Sex dimorphisms manifest themselves in different plasma levels of these proteins and different receptor densities in multiple organs and in the vascular endothelium. Angiotensin II, converted from angiotensinogen by renin and ACE, can induce pathological hypertrophy of cardiomyocytes, acting as a vessel constrictor and inducing the secretion of aldosterone, causing water retention in the kidney distal tubules[216]. Oestrogen reduces plasma levels of angiotensin II by increasing the production of the N-terminal angiotensin II fragment (Ang-(1-7)), which leads to a decrease in the activity of ACE[214] and a change in extracellular volume, vascular filtration and blood pressure[217]. Consequently, risks of hypertension are lower in premenopausal women than in men, but are similar between postmenopausal women and men[227]. Therefore, modelling RAAS in vitro would require high-fidelity, multi-hierarchical vascular networks that link liver, kidney, lung, adrenal gland, heart and reproductive organs in a biologically relevant manner, in terms of sizes and order. Moreover, in sex-specific tissue models of RAAS, adequate tissue function needs to be established, such as renin secretion and salt regulation of kidney tissues, protein production and drug metabolism in liver tissues, ACE production and O2/CO2 exchanges in lung tissues, contractile function of the heart, as well as hormone production from female or male reproductive systems. These tissue-specific functions need to be benchmarked using sex-specific clinical results and drug responses. For example, blockage of the angiotensin II receptor may be considered a good choice in female patients, because ACE inhibitors used for blood pressure management in male patients are less likely to have similar therapeutic benefits in female patients, owing to lower ACE activity[228]. Thus, in vitro multi-organ models would be beneficial for developing sex-specific, personalized therapeutic strategies for RAAS diseases. Similarly, different organs could be combined for customized multi-organ systems for various biological questions. Multi-organ-systems-on-a-chip would be particularly important for modelling drug absorption, distribution, metabolism and excretion, and for studying diseases and drugs with systemic effects, such as chemotherapy.

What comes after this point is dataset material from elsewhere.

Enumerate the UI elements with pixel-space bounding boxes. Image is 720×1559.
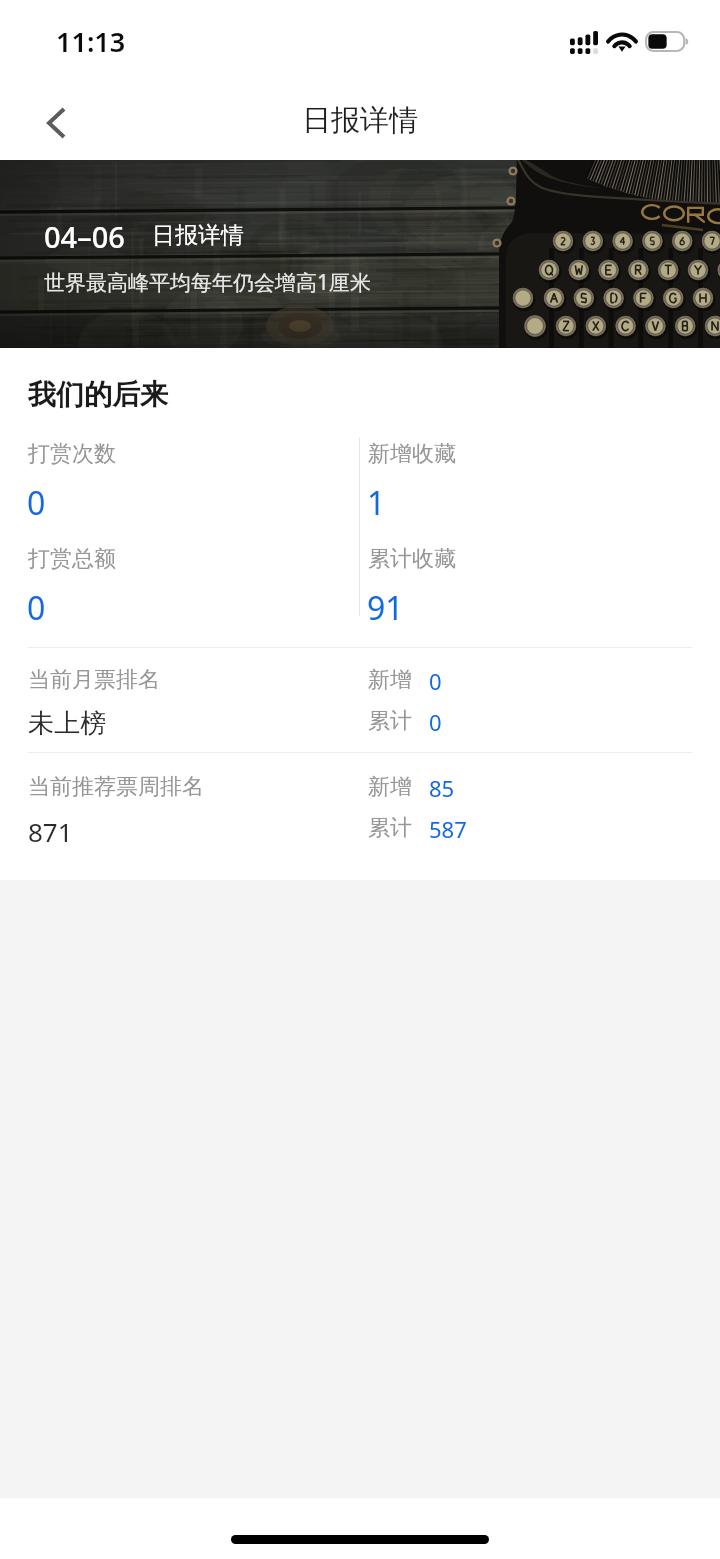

In summary, sex can influence nearly every aspect of the heart, from gene expression to cellular composition and function. By focusing on differences at the cell and tissue levels, we proposed a framework for recapitulating sex-specific traits in cardiac tissues. Sex as a biological variable has been largely overlooked in tissue engineering thus far, despite numerous differences observed in the clinic. Incorporating sex-specificity will allow the development of male and female cardiac tissue models, towards the goal of personalized medicine, based on innovations in human stem cell technology and tissue engineering, without ethical constraints.